Force is antagonistic to the pursuit of happiness because it is impossible to build with force — force can only be used to destroy. The use of force may be unavoidable (arguably, even reasonable) in the pursuit of survival, i.e., in the face of existential threats, but it is useless in the pursuit of happiness. It is simply impossible to pursue happiness with force.

[Sidebar: War can be defined as a method for conflict resolution that relies on the use of force (the mere willingness even to consider the use of force to resolve a conflict amounts to a veiled willingness to go to war; it may be outside of conscious awareness, but it’s there).
One of the greatest and most damaging myths propagated throughout human history is the idea that it is possible to win a war — it is a blatant lie: Wars can only be lost. No war has ever truly been won. While one side’s losses may seem to surpass the other’s, leading them to claim victory, this is merely an illusion. In reality (at any level — intrapsychically, interpersonally, and internationally), everyone involved is guaranteed to lose once a war starts.
The idea of war is so profoundly irrational that war-mongers inevitably rely on fanning anger and hate, which are intoxicating emotions. This intoxication clouds judgment, making the use of force seem like a reasonable option.]

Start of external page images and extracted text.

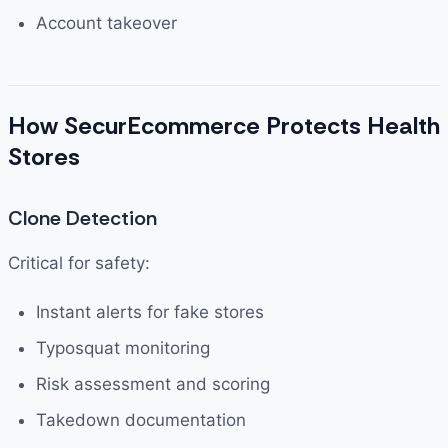
Account takeover
How SecurEcommerce Protects Health
Stores
Clone Detection
Critical for safety:
Instant alerts for fake stores
Typosquat monitoring
Risk assessment and scoring
Takedown documentation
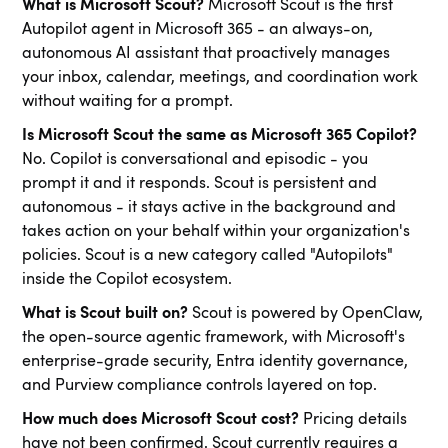
What is Microsoft Scout?
Microsoft Scout is the first
Autopilot agent in Microsoft 365 - an always-on,
autonomous AI assistant that proactively manages
your inbox, calendar, meetings, and coordination work
without waiting for a prompt.
Is Microsoft Scout the same as Microsoft 365 Copilot?
No. Copilot is conversational and episodic - you
prompt it and it responds. Scout is persistent and
autonomous - it stays active in the background and
takes action on your behalf within your organization's
policies. Scout is a new category called "Autopilots"
inside the Copilot ecosystem.
What is Scout built on?
Scout is powered by OpenClaw,
the open-source agentic framework, with Microsoft's
enterprise-grade security, Entra identity governance,
and Purview compliance controls layered on top.
How much does Microsoft Scout cost?
Pricing details
have not been confirmed. Scout currently requires a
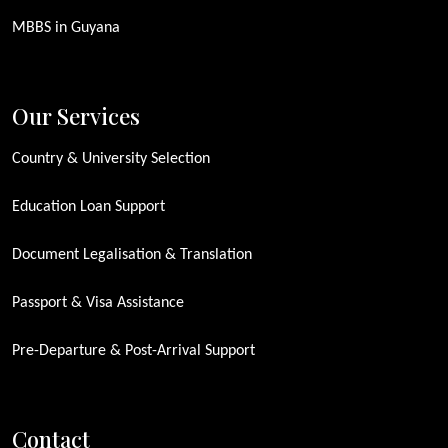
MBBS in Guyana
Our Services
Country & University Selection
Education Loan Support
Document Legalisation & Translation
Passport & Visa Assistance
Pre-Departure & Post-Arrival Support
Contact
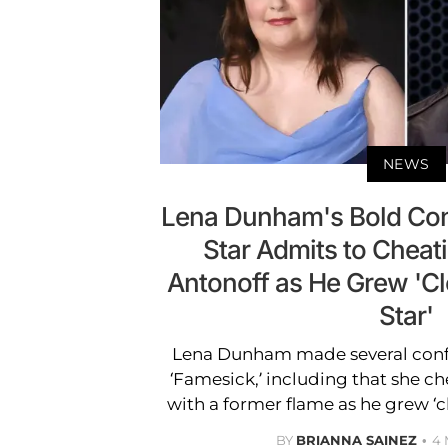
NEWS
Lena Dunham's Bold Con
Star Admits to Cheat
Antonoff as He Grew 'Cl
Star'
Lena Dunham made several confe
‘Famesick,’ including that she c
with a former flame as he grew ‘clo
BY
BRIANNA SAINEZ
4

The effective pursuit of happiness is a creative process: it amounts to creating order in place of disorder or chaos. Creating order requires an investment of energy (according to our trustworthy physicist friends and their annoying but indisputable laws of thermodynamics).
Energy can be invested in two ways: instantaneously or gradually. By definition, the instantaneous release of energy is a show of force. The alternative — a measured, gradual release of energy is a show of strength.

Encountering pain without tolerance results in a reflexive discharge of energy — all at once, in an instant, i.e., as a show of force. It may bring immediate, short-term relief, but it is guaranteed to have a destructive impact in the long run. When pain is met with tolerance, the same energy can be released gradually over time, i.e., as a show of strength. Tolerance then permits using one’s energy deliberately —  constructively and creatively, protecting its potential to serve the pursuit of Happiness.

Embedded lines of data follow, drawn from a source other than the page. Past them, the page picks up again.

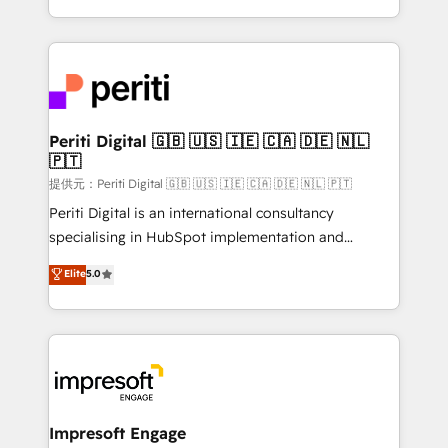
Year LATAM 2022, 2023, 2024, 2025. • Partner of the
ideas, opportunities, and challenges into meaningful
Year 2024. • Organizer of Aliados.ai (AI, marketing &
experiences. To us, technology is more than just
tech global congress). 👉 Ready to scale your
code; it’s about creating things that are useful, cool,
business with HubSpot? Let Cebra’s experts help
and—most importantly—simple. That’s why we lean
you grow faster, smarter, and with impact.
into bold ideas and shape them into thoughtful
products and strategies that actually make a
Periti Digital 🇬🇧 🇺🇸 🇮🇪 🇨🇦 🇩🇪 🇳🇱
🇵🇹
difference.
提供元：Periti Digital 🇬🇧 🇺🇸 🇮🇪 🇨🇦 🇩🇪 🇳🇱 🇵🇹
Periti Digital is an international consultancy
specialising in HubSpot implementation and
Antropic's Claude business transformation, with
Elite
5.0
offices in Dublin, Munich, Rotterdam, Lisbon, and
New York. We help organisations unlock their full
revenue potential by deeply integrating core
business systems, ERP, e-commerce platforms, and
beyond, with HubSpot, and layering Anthropic's
Claude AI across the processes that matter most.
From automating complex workflows to surfacing
Impresoft Engage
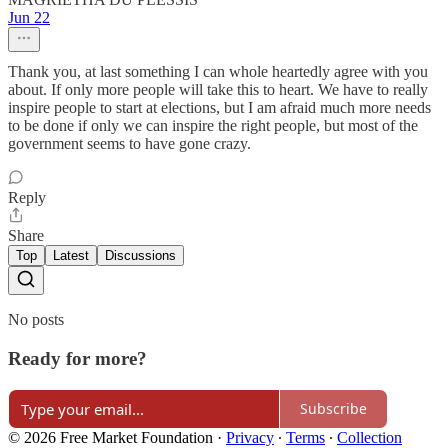
Jun 22
Thank you, at last something I can whole heartedly agree with you
about. If only more people will take this to heart. We have to really
inspire people to start at elections, but I am afraid much more needs
to be done if only we can inspire the right people, but most of the
government seems to have gone crazy.
Reply
Share
Top
Latest
Discussions
No posts
Ready for more?
Subscribe
© 2026 Free Market Foundation
·
Privacy
∙
Terms
∙
Collection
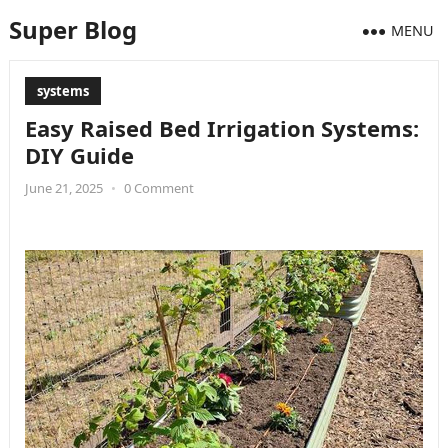
Super Blog
MENU
systems
Easy Raised Bed Irrigation Systems:
DIY Guide
June 21, 2025
•
0 Comment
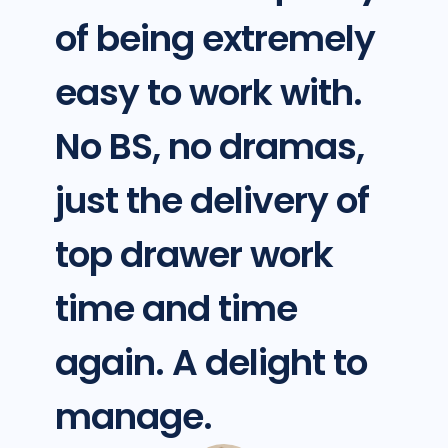
of being extremely
easy to work with.
No BS, no dramas,
just the delivery of
top drawer work
time and time
again. A delight to
manage.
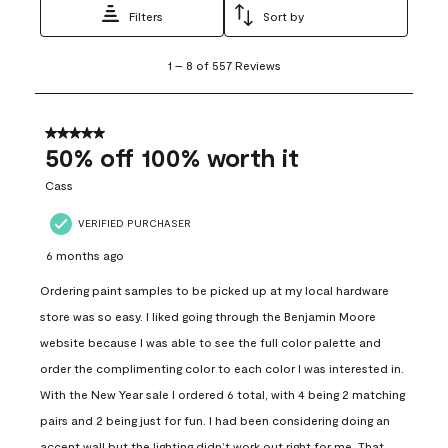
Filters
Sort by
1
1
–
8 of 557
Reviews
to
8
of
557
5 out of 5 stars.
Reviews
50% off 100% worth it
.
Cass
VERIFIED PURCHASER
6 months ago
Ordering paint samples to be picked up at my local hardware
store was so easy. I liked going through the Benjamin Moore
website because I was able to see the full color palette and
order the complimenting color to each color I was interested in.
With the New Year sale I ordered 6 total, with 4 being 2 matching
pairs and 2 being just for fun. I had been considering doing an
accent wall but the lighting didn’t work out right for me. That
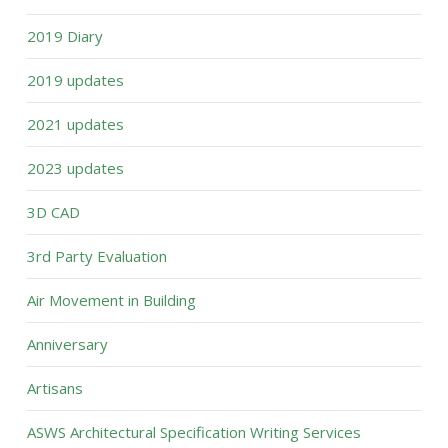
2019 Diary
2019 updates
2021 updates
2023 updates
3D CAD
3rd Party Evaluation
Air Movement in Building
Anniversary
Artisans
ASWS Architectural Specification Writing Services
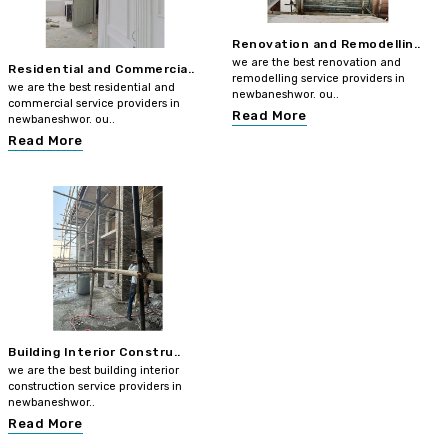
Renovation and Remodellin..
we are the best renovation and
Residential and Commercia..
remodelling service providers in
we are the best residential and
newbaneshwor. ou..
commercial service providers in
Read More
newbaneshwor. ou..
Read More
Building Interior Constru..
we are the best building interior
construction service providers in
newbaneshwor..
Read More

Intolerance is synonymous with espousing the use of force; it leads to one of two paths — either force is available (and applicable), or force is unavailable (or inapplicable). Neither path is compatible with the effective pursuit of Happiness: If force is used, as just discussed, it is guaranteed to have a destructive effect, incompatible with an effective pursuit of happiness. Alternatively, if force is unavailable or inapplicable, the reflex to use it is blocked or frustrated, which adds misery to the underlying pain (that triggered the reflex in the first place).
Note that, unlike pain and suffering, misery is avoidable; failing to avoid it, i.e., adding misery to a situation, can only interfere with the pursuit of happiness.
(For a discussion of pain, suffering, and misery go to: https://wp.me/P7aKBB-3w )

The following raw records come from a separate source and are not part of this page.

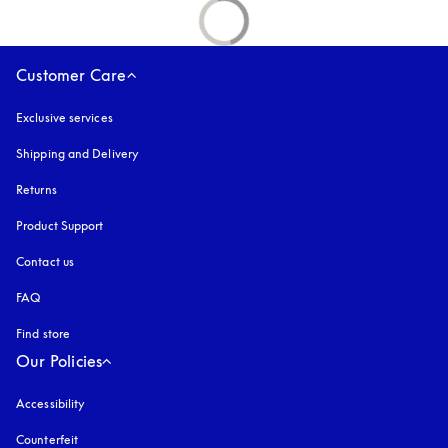
Customer Care
Exclusive services
Shipping and Delivery
Returns
Product Support
Contact us
FAQ
Find store
Our Policies
Accessibility
opens in a new tab
Counterfeit
opens in a new tab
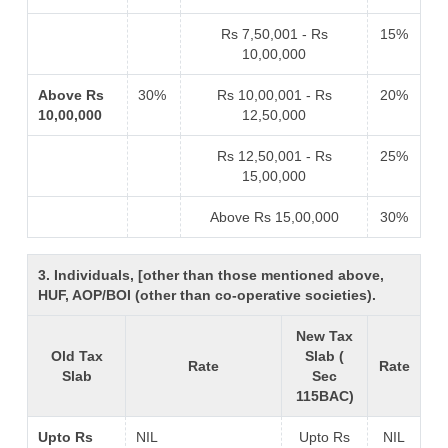
Rs 7,50,001 - Rs
15%
10,00,000
Above Rs
30%
Rs 10,00,001 - Rs
20%
10,00,000
12,50,000
Rs 12,50,001 - Rs
25%
15,00,000
Above Rs 15,00,000
30%
3. Individuals, [other than those mentioned above,
HUF, AOP/BOI (other than co-operative societies).
New Tax
Old Tax
Slab (
Rate
Rate
Slab
Sec
115BAC)
Upto Rs
NIL
Upto Rs
NIL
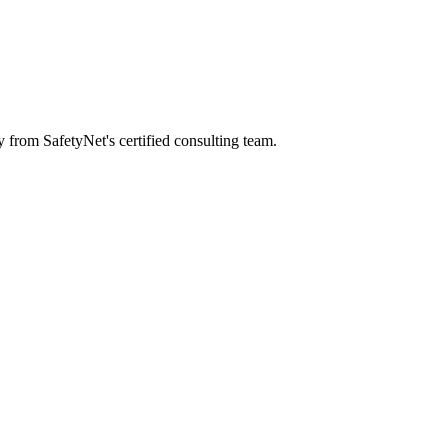
y from SafetyNet's certified consulting team.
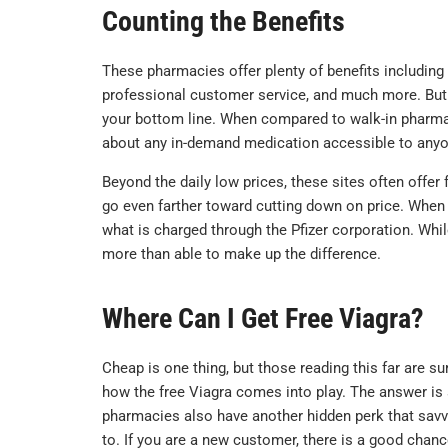
Counting the Benefits
These pharmacies offer plenty of benefits including
professional customer service, and much more. But t
your bottom line. When compared to walk-in pharmaci
about any in-demand medication accessible to anyo
Beyond the daily low prices, these sites often offer 
go even farther toward cutting down on price. When a
what is charged through the Pfizer corporation. Whi
more than able to make up the difference.
Where Can I Get Free Viagra?
Cheap is one thing, but those reading this far are s
how the free Viagra comes into play. The answer is
pharmacies also have another hidden perk that savv
to. If you are a new customer, there is a good chance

To be clear, refraining from the use of force is not the same as being passive or avoiding action. Being passive, as a method in the pursuit of happiness, is not more effective than being reactive.
The effective alternative to both is being active. Being active hinges on the ability to override the pressure generated by one’s feelings and mood.

From a Mindfulness perspective, being active in the pursuit of happiness means acting in a value-driven way — choosing actions that most accurately express one’s system of values.
The practice of Mindfulness (as are all the major schools of spiritual practices) is geared toward making ‘being active,’ i.e., acting in a value-driven rather than a feelings or mood-driven way, the habitual default.